When a couple is married, they vow to love and cherish each other for richer or poorer, in good or bad times.
Buying a car, especially an expensive one like a Porsche Cayenne, is kind like a marriage, in the sense that you get to live with it every day – except that you can have more than one and it doesn’t talk back to you…
When things go bad, however, it’s not just couples that get a divorce: the ongoing financial crisis that has plagued Northern European countries is forcing owners to depart with their beloved vehicles because they simply can’t afford their expenses anymore.
Greece, Italy and Spain are the countries hit the hardest so far by the crisis, and as a result, their economies are crumpling and many citizens find themselves unemployed or struggling to hold on to their jobs.

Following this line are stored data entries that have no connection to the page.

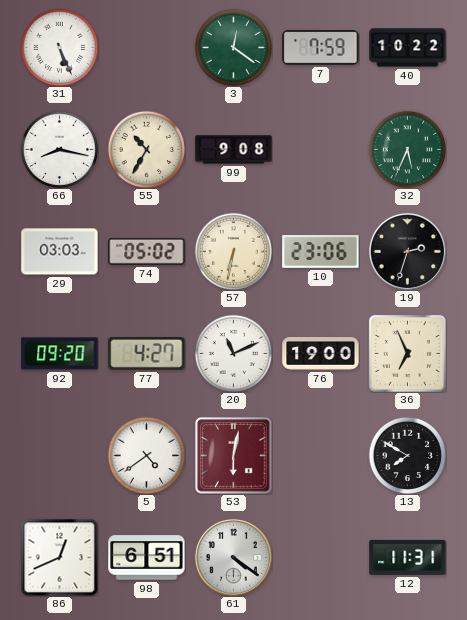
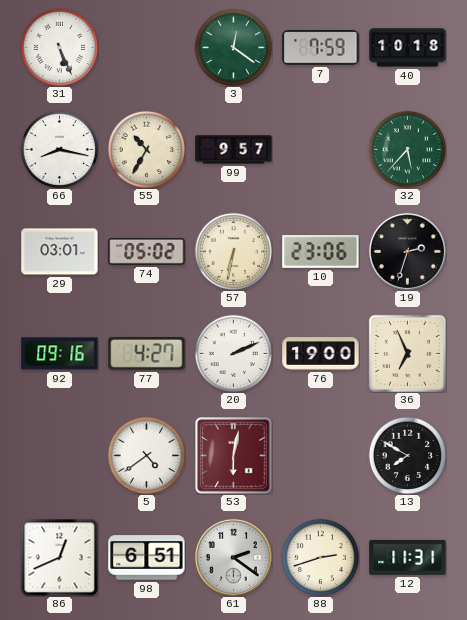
40: 10:22 -> 10:18
99: 9:08 -> 9:57
32: 5:34 -> 5:37
29: 03:03 -> 03:01
92: 09:20 -> 09:16
20: 11:11 -> 2:11
61: 4:21 -> 2:21
88: none -> 2:42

In this economic climate, owning an expensive car is, like a Porsche Cayenne, is indeed, a luxury. You see, while the SUV saved Porsche from bankruptcy, it’s now threatening to do the opposite to many of its owners.
Take Roberto Murga from Barcelona, for example. “I can’t splurge anymore, and maintaining my precious Cayenne is just too expensive”, Murga told Business Week.
Before the crisis, his monthly income was around €8,000. When the real estate bubble burst, he had no choice but to fire half of his employees, as he admits, “we have no profit at all, we just try to survive”.
With Spain’s unemployment rate reaching an shocking 22.8 percent, things getting worse every day and no light at the end of the tunnel, the Spaniards are having a hard time indeed.
As in Greece, in Spain, the Cayenne was seen as a status symbol – an outright statement to onlookers that you have really made it.
Today’s dire financial situation has been labeled “the Cayenne crisis” by Victor Conde, a marketing professor at Madrid’s Universidad Nebrija.
“This car was the paradigm of how we lived above what we could afford”, he says. “Banks were giving away too many loans and everybody here was driving a Cayenne.”
Now the luxury SUV sales in Spain and Portugal have fallen 34 percent compared to 2007, their best-ever year. Porsche is not the only one affected; BMW sales are almost halved, being reduced by 47 percent.
Car dealers are experiencing a sharp decline in their revenue. “The Cayenne was the favorite car for many people, especially in the construction industry”, said Madrid-based Arguelles Automoviles sales manager Angel Rodriguez. “Later many found out they couldn’t afford it, or even pay for it at all, and I see them now driving a Renault”, he added.
Even mass-market manufacturers are feeling the strain. Ford has already announced that it will temporarily suspend 4,000 workers at its Valencia plant and even Seat is considering moving production to more cost-efficient facilities owned by the VW Group, in countries like China.
Economics professor Ricardo Mateo says that, without reforms, the Spanish auto industry is doomed: “Labor costs and taxes in Spain are high, unions very strong, and the industry needs to remain competitive as cars are now also produced in China, Korea, India and South Africa.”